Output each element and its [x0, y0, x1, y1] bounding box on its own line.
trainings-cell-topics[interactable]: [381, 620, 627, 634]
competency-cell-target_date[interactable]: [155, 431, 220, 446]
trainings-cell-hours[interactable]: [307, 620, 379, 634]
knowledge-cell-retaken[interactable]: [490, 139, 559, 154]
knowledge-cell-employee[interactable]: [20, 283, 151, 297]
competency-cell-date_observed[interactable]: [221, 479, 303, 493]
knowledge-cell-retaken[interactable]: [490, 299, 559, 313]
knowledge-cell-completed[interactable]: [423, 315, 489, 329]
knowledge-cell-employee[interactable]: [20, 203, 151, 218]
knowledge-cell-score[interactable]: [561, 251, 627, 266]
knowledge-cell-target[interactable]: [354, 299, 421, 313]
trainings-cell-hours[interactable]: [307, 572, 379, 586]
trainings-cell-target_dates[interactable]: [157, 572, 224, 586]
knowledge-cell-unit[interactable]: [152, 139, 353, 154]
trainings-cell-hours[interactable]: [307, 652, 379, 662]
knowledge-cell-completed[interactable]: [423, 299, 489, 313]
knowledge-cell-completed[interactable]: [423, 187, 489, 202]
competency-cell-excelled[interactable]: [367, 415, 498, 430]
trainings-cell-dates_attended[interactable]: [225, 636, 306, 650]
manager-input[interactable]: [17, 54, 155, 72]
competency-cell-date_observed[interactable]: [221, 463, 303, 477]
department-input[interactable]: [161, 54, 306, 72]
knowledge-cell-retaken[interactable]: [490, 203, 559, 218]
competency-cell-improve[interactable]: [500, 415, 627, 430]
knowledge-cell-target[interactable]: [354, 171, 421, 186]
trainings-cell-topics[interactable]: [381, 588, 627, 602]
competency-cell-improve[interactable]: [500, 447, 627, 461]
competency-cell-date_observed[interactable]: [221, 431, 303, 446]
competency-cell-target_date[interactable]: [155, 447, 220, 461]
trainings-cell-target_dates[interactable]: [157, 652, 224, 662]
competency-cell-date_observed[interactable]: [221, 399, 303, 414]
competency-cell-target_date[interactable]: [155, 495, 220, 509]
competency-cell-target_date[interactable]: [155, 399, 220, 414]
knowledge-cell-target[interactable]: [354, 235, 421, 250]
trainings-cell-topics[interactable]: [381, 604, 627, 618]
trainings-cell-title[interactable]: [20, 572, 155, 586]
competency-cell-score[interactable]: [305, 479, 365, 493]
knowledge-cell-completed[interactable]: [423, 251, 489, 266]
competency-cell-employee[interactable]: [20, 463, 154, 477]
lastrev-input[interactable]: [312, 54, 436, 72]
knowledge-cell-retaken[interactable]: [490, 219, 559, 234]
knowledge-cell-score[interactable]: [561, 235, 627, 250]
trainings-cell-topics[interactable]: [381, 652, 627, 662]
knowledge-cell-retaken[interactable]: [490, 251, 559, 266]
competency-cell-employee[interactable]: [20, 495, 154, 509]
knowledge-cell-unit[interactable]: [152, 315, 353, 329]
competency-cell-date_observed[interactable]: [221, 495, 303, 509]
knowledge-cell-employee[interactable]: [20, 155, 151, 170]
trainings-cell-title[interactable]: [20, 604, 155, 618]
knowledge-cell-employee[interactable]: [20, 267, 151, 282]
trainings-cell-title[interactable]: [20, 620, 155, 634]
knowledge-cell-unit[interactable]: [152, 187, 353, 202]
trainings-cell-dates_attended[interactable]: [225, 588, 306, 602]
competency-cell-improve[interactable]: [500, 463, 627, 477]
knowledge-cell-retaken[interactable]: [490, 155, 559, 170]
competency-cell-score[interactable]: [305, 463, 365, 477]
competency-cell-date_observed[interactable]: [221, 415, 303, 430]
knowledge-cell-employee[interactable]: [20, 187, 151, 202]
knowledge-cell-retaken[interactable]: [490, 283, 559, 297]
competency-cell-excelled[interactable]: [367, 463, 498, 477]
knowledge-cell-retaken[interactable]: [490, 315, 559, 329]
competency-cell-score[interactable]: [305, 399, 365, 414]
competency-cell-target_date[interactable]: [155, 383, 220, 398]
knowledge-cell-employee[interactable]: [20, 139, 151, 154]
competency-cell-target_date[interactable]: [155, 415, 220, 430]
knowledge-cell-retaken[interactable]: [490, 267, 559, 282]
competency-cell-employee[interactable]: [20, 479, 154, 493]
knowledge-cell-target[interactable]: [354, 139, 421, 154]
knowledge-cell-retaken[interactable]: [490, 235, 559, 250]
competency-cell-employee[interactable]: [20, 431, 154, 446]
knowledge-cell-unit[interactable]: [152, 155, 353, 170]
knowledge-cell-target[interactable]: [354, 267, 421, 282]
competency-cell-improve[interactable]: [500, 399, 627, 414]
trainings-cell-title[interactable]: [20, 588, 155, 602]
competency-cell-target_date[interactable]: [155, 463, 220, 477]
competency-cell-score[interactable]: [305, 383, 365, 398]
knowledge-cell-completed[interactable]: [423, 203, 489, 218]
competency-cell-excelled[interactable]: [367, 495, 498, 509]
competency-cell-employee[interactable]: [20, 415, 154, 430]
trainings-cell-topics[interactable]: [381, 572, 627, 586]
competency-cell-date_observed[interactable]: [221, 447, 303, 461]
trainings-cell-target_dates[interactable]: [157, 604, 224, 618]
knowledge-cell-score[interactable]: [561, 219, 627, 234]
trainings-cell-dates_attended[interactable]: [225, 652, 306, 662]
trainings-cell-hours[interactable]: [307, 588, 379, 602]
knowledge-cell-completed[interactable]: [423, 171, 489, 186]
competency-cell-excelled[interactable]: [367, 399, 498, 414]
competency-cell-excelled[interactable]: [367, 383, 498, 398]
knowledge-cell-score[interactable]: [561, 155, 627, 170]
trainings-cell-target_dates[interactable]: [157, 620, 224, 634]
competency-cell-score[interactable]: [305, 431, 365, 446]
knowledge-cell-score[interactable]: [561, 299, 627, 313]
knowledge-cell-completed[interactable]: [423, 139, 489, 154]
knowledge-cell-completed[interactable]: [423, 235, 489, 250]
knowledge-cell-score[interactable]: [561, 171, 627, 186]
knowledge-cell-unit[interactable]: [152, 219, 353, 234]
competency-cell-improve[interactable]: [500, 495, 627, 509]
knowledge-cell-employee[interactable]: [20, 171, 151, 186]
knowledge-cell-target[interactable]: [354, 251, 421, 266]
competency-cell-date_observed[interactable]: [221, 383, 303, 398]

************

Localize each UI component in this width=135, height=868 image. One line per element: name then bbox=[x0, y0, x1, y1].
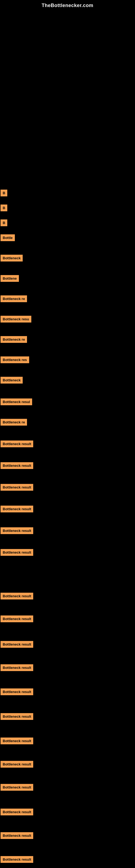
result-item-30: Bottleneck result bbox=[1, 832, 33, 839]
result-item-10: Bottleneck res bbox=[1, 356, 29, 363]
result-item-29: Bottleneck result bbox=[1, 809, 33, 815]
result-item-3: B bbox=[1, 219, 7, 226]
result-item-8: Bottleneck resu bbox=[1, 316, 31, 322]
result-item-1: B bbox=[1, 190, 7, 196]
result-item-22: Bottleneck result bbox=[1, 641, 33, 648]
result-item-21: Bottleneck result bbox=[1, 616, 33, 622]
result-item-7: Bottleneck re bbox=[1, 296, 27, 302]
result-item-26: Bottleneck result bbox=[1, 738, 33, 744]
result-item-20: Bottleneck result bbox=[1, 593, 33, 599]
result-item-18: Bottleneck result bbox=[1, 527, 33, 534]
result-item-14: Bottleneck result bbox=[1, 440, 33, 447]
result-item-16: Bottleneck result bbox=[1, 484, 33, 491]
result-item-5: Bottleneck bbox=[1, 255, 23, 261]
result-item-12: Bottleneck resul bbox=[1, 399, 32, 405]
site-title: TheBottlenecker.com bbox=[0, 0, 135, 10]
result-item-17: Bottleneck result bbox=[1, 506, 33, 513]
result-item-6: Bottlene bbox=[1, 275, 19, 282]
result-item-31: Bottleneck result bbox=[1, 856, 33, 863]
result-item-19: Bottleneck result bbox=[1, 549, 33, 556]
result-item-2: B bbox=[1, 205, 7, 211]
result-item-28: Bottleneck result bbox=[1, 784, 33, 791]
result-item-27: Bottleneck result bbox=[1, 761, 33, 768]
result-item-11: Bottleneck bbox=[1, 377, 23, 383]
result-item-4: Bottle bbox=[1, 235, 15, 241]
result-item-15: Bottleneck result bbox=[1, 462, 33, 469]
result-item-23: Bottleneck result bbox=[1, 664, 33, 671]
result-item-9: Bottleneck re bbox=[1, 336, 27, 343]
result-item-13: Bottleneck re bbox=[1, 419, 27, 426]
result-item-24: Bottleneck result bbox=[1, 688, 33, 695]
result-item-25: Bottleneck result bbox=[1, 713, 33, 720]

************

How to complete this task: Reply with one number only: how many lines of the listing hold "each"?

Answer: 2